_EXERCISE AIM_:
Find the word "Vietnam" below. Copy each line that has it.

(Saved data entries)
####################
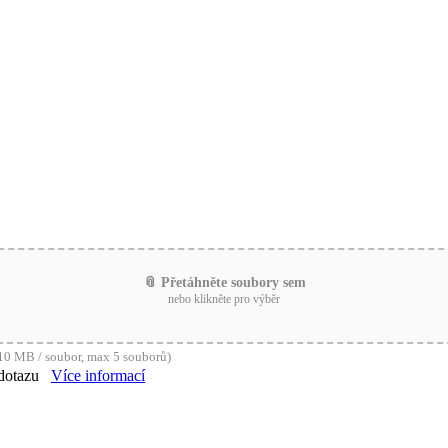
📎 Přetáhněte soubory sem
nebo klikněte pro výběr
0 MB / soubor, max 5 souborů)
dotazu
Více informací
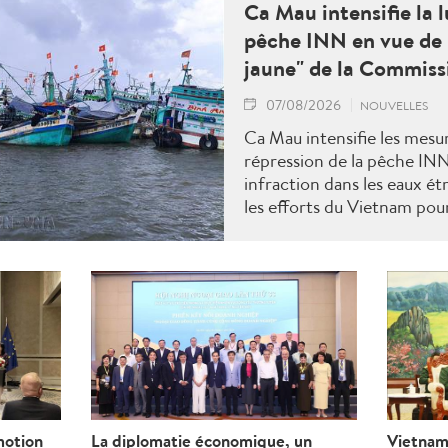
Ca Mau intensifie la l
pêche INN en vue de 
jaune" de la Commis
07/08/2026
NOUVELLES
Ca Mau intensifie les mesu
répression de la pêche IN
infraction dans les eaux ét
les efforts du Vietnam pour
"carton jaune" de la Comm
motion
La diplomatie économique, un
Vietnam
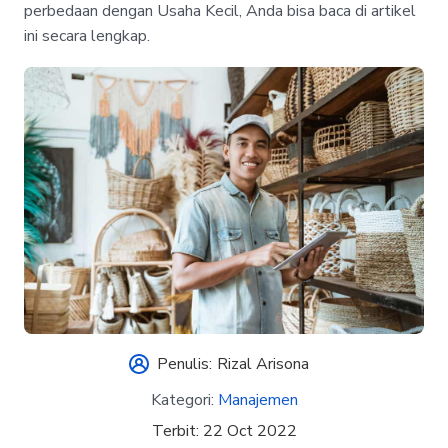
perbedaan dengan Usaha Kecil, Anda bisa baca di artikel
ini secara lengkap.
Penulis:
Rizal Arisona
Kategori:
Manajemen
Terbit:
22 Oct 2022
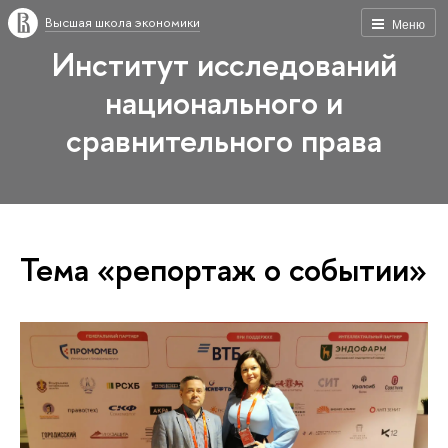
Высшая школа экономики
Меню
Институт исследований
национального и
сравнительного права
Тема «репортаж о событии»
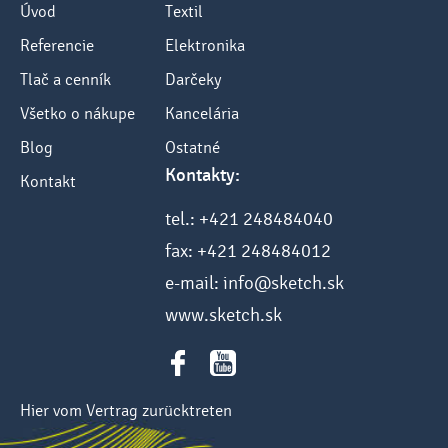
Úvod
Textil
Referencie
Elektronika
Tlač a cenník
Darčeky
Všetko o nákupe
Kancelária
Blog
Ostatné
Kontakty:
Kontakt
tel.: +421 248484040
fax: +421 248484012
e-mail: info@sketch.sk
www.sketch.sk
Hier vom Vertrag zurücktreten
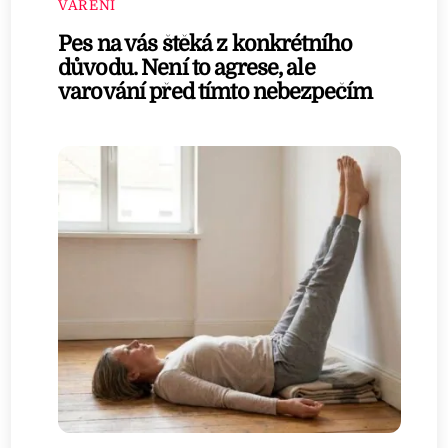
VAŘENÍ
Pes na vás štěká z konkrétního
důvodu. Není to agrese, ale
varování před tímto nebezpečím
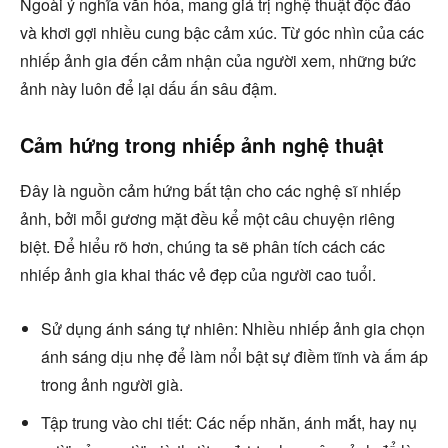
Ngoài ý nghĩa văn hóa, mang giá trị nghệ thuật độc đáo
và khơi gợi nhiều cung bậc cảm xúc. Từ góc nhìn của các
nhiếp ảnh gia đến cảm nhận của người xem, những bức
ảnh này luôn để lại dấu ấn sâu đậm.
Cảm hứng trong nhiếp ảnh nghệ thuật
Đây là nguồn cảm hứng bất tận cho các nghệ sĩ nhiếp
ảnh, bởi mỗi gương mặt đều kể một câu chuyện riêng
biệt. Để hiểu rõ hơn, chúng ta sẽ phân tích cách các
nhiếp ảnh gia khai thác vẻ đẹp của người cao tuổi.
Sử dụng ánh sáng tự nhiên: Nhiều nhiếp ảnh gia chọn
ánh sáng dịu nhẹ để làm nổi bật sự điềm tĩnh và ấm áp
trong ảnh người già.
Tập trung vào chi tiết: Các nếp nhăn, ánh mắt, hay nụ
####################
_WRITTEN ANSWER_:
les efforts du Vietnam pour
Vietnam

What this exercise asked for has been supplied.